■ **Task directions**
An exact transcription of the entries is required, with none of the pictures carried over.

■ **Dataset items**
------------------------------

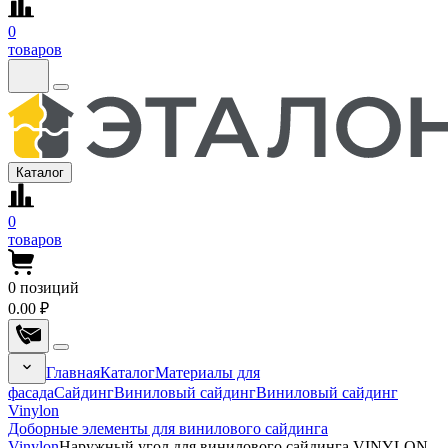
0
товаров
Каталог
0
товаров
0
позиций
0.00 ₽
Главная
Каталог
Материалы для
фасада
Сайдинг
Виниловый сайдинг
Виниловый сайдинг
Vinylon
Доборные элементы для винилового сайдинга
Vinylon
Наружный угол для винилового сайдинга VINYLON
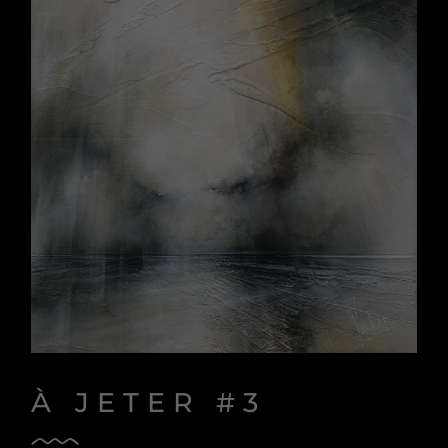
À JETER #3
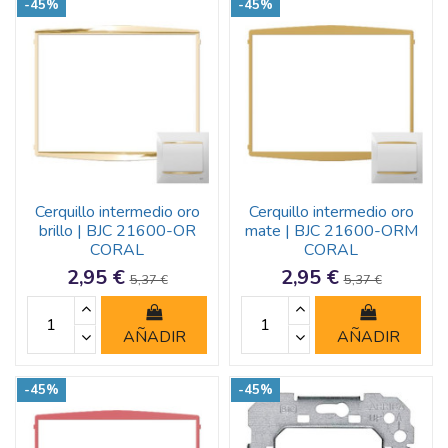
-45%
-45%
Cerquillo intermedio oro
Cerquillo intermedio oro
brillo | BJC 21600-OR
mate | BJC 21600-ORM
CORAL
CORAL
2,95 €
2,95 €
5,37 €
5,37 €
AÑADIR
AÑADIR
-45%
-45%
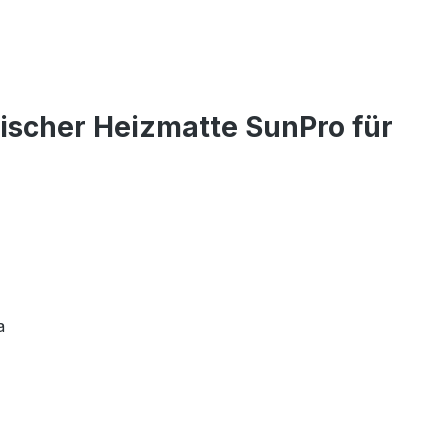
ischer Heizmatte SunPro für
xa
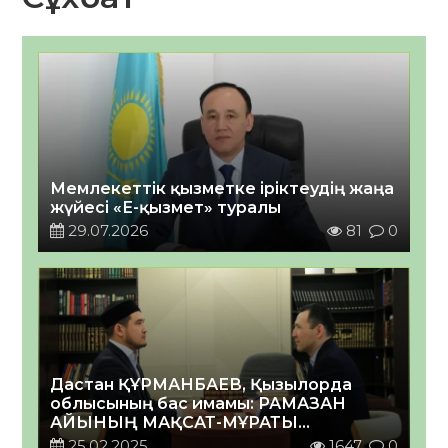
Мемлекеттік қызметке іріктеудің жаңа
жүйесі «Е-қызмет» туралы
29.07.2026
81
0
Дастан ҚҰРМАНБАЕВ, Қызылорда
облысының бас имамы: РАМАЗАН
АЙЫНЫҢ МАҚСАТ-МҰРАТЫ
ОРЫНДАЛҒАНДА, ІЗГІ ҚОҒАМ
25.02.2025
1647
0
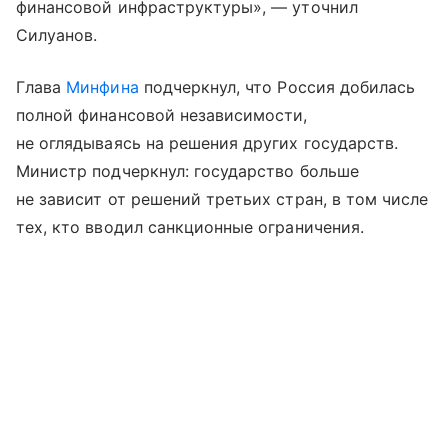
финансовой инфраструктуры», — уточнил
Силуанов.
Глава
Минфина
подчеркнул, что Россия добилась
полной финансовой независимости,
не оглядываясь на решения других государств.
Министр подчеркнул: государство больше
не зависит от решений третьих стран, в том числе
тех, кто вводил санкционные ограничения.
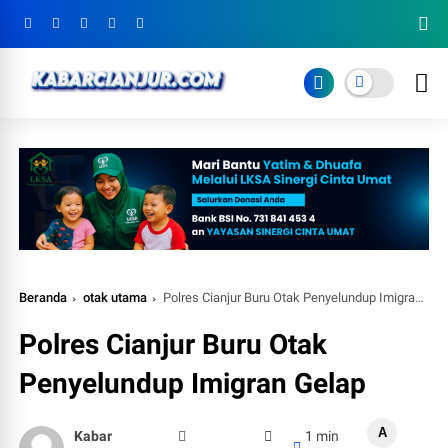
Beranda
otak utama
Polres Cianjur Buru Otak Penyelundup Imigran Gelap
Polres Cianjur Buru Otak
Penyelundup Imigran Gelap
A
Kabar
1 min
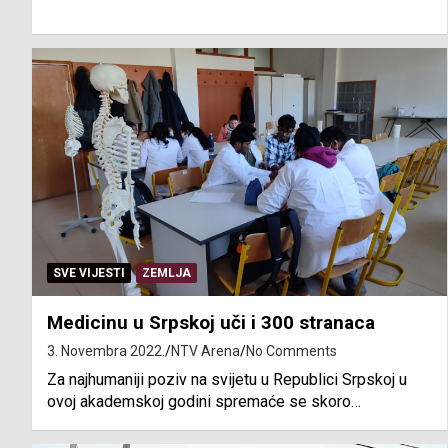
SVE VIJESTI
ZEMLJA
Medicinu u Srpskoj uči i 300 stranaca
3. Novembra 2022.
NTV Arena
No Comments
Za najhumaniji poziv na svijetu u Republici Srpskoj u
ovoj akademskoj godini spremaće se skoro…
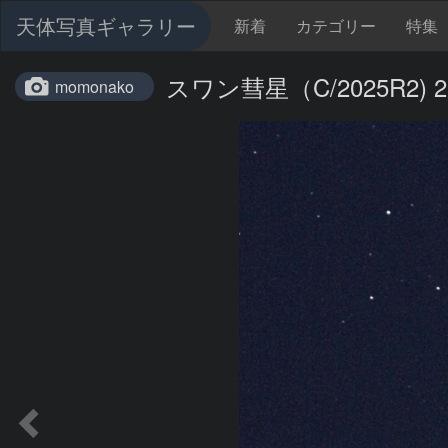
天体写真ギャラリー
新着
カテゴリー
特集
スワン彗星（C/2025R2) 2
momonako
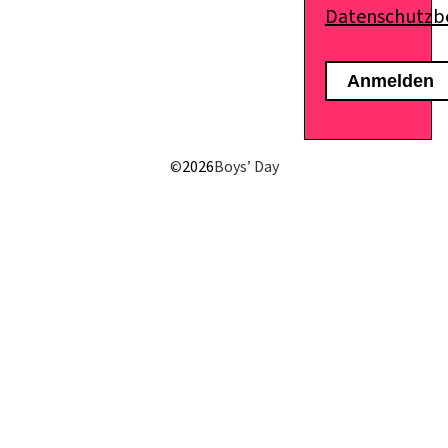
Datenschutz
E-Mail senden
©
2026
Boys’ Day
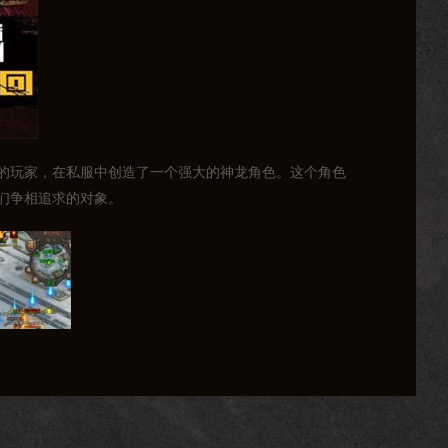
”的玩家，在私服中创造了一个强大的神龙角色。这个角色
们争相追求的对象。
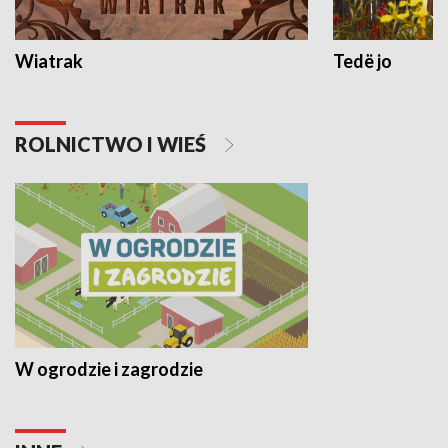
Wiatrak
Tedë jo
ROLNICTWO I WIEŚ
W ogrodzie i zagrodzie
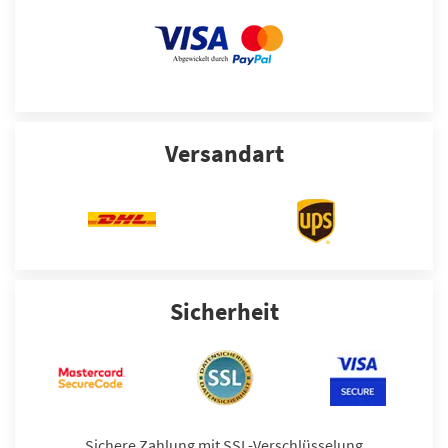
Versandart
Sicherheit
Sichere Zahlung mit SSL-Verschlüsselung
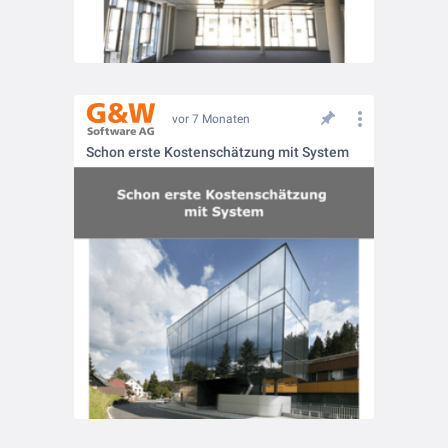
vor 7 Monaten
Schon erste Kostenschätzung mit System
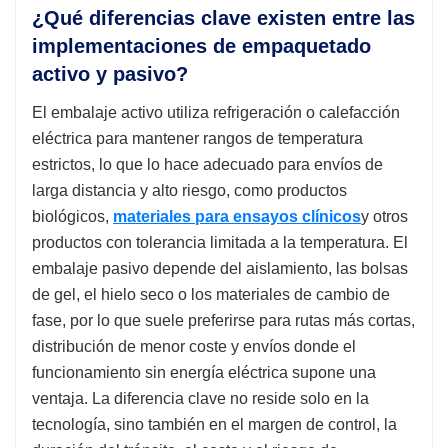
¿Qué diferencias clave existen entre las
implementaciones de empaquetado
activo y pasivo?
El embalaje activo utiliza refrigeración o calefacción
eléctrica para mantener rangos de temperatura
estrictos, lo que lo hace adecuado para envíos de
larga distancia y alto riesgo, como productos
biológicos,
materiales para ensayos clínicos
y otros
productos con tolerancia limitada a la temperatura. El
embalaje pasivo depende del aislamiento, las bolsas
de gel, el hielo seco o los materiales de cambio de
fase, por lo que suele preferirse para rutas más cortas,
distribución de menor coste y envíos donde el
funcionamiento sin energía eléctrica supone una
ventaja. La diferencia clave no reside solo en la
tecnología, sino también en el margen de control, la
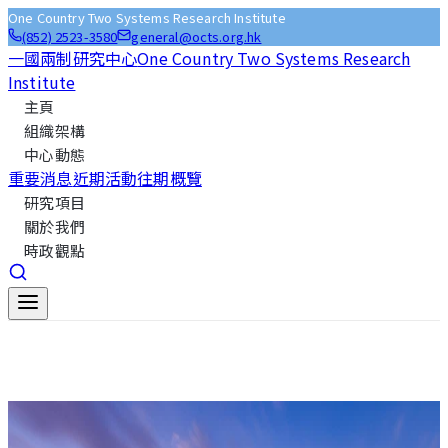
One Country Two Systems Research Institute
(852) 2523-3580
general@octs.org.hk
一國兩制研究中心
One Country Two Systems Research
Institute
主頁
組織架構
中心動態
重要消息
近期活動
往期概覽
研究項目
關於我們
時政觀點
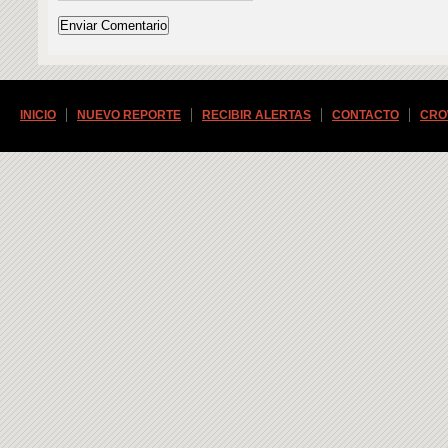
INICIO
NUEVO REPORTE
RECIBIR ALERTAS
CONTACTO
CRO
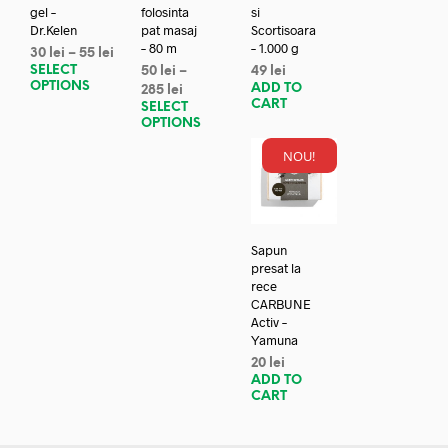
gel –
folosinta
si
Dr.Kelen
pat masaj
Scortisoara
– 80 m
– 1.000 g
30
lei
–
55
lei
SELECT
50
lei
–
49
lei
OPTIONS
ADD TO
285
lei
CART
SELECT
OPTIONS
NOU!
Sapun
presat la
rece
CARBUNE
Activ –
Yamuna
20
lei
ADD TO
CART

------------------------------

■ **Your response**
0
товаров
Каталог
0
товаров
0
позиций
0.00 ₽
Главная
Каталог
Материалы для
фасада
Сайдинг
Виниловый сайдинг
Виниловый сайдинг
Vinylon
Доборные элементы для винилового сайдинга
Vinylon
Наружный угол для винилового сайдинга VINYLON
À JETER #3
-45%
-45%
Cerquillo intermedio oro
Cerquillo intermedio oro
brillo | BJC 21600-OR
mate | BJC 21600-ORM
CORAL
CORAL
2,95 €
2,95 €
5,37 €
5,37 €
AÑADIR
AÑADIR
-45%
-45%
ischer Heizmatte SunPro für
xa
Мемлекеттік қызметке іріктеудің жаңа
жүйесі «Е-қызмет» туралы
29.07.2026
81
0
Дастан ҚҰРМАНБАЕВ, Қызылорда
облысының бас имамы: РАМАЗАН
АЙЫНЫҢ МАҚСАТ-МҰРАТЫ
ОРЫНДАЛҒАНДА, ІЗГІ ҚОҒАМ
25.02.2025
1647
0
финансовой инфраструктуры», — уточнил
Силуанов.
Глава
Минфина
подчеркнул, что Россия добилась
полной финансовой независимости,
не оглядываясь на решения других государств.
Министр подчеркнул: государство больше
не зависит от решений третьих стран, в том числе
тех, кто вводил санкционные ограничения.
Beranda
otak utama
Polres Cianjur Buru Otak Penyelundup Imigran Gelap
Polres Cianjur Buru Otak
Penyelundup Imigran Gelap
A
Kabar
1 min
SVE VIJESTI
ZEMLJA
Medicinu u Srpskoj uči i 300 stranaca
3. Novembra 2022.
NTV Arena
No Comments
Za najhumaniji poziv na svijetu u Republici Srpskoj u
ovoj akademskoj godini spremaće se skoro…
天体写真ギャラリー
新着
カテゴリー
特集
スワン彗星（C/2025R2) 2
momonako
Datenschutz
E-Mail senden
©
2026
Boys’ Day
”的玩家，在私服中创造了一个强大的神龙角色。这个角色
们争相追求的对象。
Wiatrak
Tedë jo
ROLNICTWO I WIEŚ
W ogrodzie i zagrodzie
Versandart
Sicherheit
Sichere Zahlung mit SSL-Verschlüsselung
vor 7 Monaten
Schon erste Kostenschätzung mit System
¿Qué diferencias clave existen entre las
implementaciones de empaquetado
activo y pasivo?
El embalaje activo utiliza refrigeración o calefacción
eléctrica para mantener rangos de temperatura
estrictos, lo que lo hace adecuado para envíos de
larga distancia y alto riesgo, como productos
biológicos,
materiales para ensayos clínicos
y otros
productos con tolerancia limitada a la temperatura. El
embalaje pasivo depende del aislamiento, las bolsas
de gel, el hielo seco o los materiales de cambio de
fase, por lo que suele preferirse para rutas más cortas,
distribución de menor coste y envíos donde el
funcionamiento sin energía eléctrica supone una
ventaja. La diferencia clave no reside solo en la
tecnología, sino también en el margen de control, la
One Country Two Systems Research Institute
(852) 2523-3580
general@octs.org.hk
一國兩制研究中心
One Country Two Systems Research
Institute
主頁
組織架構
中心動態
重要消息
近期活動
往期概覽
研究項目
關於我們
時政觀點
INICIO
NUEVO REPORTE
RECIBIR ALERTAS
CONTACTO
CRO
gel –
folosinta
si
Dr.Kelen
pat masaj
Scortisoara
– 80 m
– 1.000 g
30
lei
–
55
lei
SELECT
50
lei
–
49
lei
OPTIONS
ADD TO
285
lei
CART
SELECT
OPTIONS
NOU!
Sapun
presat la
rece
CARBUNE
Activ –
Yamuna
20
lei
ADD TO
CART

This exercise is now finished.